[Page-level text extractions]
########################################

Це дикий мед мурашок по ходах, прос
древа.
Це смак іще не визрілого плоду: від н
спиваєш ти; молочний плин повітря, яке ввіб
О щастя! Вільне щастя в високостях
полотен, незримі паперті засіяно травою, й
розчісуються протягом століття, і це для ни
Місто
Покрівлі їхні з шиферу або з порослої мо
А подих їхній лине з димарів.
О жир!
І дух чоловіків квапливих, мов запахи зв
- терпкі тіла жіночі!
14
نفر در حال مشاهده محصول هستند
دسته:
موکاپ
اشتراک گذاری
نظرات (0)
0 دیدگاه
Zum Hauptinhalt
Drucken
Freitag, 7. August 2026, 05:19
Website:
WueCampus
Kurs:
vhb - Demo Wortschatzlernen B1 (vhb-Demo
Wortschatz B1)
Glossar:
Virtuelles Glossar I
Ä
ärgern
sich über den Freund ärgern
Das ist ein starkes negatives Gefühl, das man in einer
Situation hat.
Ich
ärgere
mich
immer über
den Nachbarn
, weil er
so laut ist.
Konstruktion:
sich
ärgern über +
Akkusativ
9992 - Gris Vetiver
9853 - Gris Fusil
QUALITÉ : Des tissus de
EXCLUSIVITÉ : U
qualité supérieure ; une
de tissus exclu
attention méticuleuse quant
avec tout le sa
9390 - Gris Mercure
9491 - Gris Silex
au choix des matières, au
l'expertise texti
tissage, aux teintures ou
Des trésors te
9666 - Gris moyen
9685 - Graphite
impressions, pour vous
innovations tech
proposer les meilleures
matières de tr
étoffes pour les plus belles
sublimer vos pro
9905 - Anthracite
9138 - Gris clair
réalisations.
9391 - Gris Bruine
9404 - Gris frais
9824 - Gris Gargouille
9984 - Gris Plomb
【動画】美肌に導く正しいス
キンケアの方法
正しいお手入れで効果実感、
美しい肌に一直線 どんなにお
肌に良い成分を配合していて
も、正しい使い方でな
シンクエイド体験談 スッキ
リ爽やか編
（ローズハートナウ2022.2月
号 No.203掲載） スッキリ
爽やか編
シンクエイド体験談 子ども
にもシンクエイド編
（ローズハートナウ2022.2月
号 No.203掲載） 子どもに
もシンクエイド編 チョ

########################################

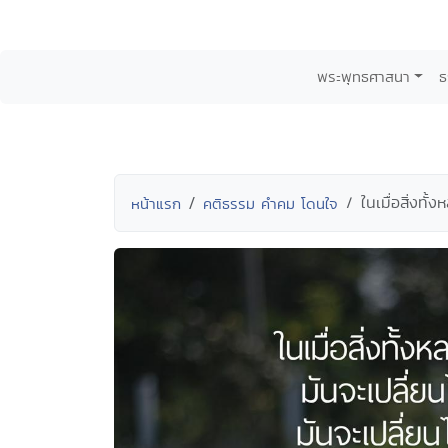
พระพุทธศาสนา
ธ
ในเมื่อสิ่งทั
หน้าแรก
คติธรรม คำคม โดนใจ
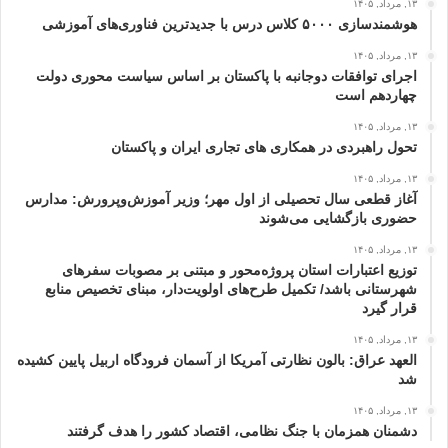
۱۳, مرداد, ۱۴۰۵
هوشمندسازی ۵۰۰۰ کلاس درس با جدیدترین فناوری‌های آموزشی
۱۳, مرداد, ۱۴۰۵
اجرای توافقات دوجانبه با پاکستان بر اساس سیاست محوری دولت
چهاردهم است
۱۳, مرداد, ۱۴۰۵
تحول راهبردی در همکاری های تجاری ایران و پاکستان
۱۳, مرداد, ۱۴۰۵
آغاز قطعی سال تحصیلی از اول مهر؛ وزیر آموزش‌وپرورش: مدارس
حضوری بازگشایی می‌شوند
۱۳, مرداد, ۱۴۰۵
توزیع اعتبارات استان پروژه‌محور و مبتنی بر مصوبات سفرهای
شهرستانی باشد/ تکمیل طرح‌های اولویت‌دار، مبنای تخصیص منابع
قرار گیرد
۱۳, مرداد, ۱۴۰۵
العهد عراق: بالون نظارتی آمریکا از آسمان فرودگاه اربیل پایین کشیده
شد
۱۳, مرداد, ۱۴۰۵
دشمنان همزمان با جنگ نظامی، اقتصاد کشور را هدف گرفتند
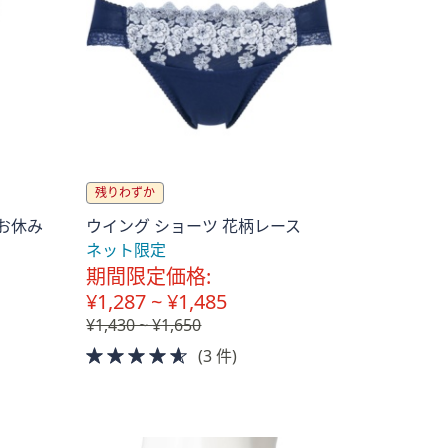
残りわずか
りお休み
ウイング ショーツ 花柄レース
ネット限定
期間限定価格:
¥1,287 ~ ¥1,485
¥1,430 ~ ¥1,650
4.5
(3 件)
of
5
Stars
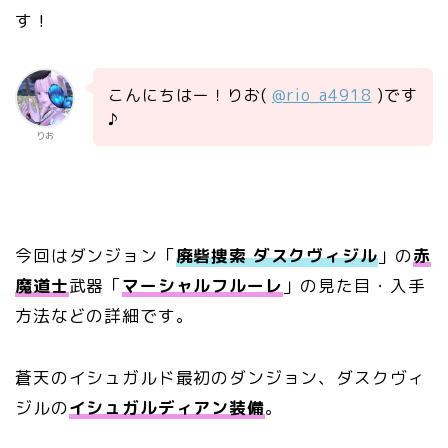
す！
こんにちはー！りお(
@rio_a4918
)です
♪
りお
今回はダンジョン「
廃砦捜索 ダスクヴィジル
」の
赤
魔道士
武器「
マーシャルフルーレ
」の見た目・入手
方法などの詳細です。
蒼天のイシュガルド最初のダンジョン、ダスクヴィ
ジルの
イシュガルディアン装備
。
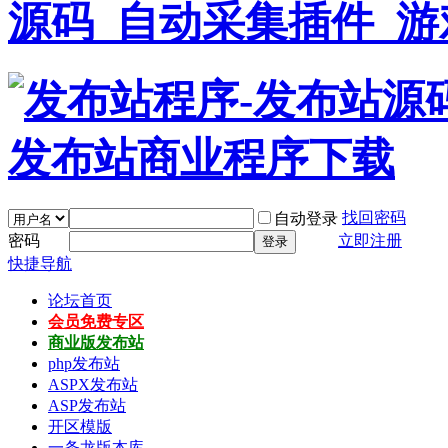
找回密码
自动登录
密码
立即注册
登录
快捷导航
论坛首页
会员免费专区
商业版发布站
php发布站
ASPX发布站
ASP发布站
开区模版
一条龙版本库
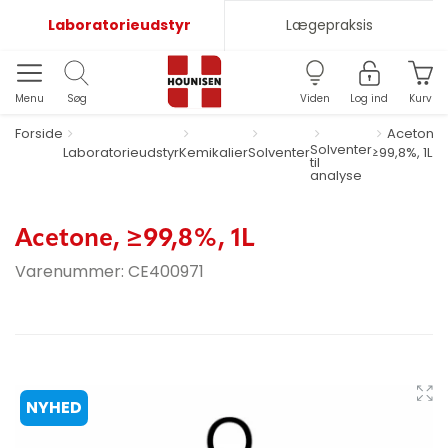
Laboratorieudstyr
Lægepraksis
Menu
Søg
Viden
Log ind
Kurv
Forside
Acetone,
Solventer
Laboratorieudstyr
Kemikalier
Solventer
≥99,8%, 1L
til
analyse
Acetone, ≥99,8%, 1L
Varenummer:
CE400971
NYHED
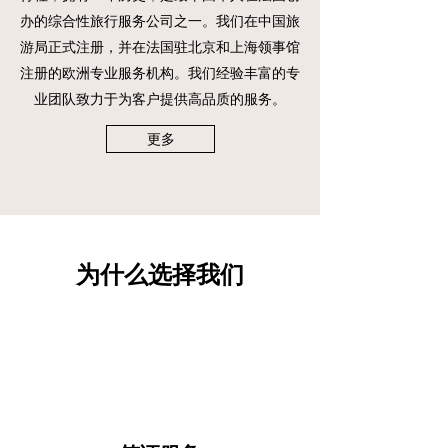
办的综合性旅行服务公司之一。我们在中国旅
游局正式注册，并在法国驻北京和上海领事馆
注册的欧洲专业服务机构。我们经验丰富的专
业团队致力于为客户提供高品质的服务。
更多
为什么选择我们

########################################

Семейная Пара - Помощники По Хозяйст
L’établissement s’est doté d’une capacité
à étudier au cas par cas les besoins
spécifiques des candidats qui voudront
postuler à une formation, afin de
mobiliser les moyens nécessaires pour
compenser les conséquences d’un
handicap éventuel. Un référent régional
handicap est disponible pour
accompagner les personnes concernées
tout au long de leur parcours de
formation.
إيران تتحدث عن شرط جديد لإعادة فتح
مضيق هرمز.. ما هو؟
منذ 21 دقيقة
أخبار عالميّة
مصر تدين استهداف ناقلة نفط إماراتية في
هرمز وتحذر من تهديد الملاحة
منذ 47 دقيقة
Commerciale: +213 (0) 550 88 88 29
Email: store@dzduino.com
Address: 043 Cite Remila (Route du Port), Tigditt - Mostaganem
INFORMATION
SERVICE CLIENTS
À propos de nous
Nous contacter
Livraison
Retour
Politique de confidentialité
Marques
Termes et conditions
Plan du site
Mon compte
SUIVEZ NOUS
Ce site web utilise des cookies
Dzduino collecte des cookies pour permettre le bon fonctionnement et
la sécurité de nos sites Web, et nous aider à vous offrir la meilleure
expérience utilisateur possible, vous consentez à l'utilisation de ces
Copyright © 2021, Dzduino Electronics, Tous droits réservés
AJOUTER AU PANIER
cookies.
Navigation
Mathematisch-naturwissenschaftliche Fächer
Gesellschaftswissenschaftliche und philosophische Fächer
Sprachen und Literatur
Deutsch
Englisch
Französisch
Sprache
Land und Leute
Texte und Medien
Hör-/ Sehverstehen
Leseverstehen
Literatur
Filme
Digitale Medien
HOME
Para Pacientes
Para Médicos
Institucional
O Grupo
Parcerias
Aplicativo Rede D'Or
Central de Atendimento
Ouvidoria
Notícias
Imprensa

########################################

→ TASK DIRECTIONS: Beginning with the line above that contains "Це дикий мед мурашок по ходах, прос", copy each line exactly up to and including the line that contains "Virtuelles Glossar I", and go no further.

→ OUTPUT FOR THIS EXERCISE:
Це дикий мед мурашок по ходах, прос
древа.
Це смак іще не визрілого плоду: від н
спиваєш ти; молочний плин повітря, яке ввіб
О щастя! Вільне щастя в високостях
полотен, незримі паперті засіяно травою, й
розчісуються протягом століття, і це для ни
Місто
Покрівлі їхні з шиферу або з порослої мо
А подих їхній лине з димарів.
О жир!
І дух чоловіків квапливих, мов запахи зв
- терпкі тіла жіночі!
14
نفر در حال مشاهده محصول هستند
دسته:
موکاپ
اشتراک گذاری
نظرات (0)
0 دیدگاه
Zum Hauptinhalt
Drucken
Freitag, 7. August 2026, 05:19
Website:
WueCampus
Kurs:
vhb - Demo Wortschatzlernen B1 (vhb-Demo
Wortschatz B1)
Glossar:
Virtuelles Glossar I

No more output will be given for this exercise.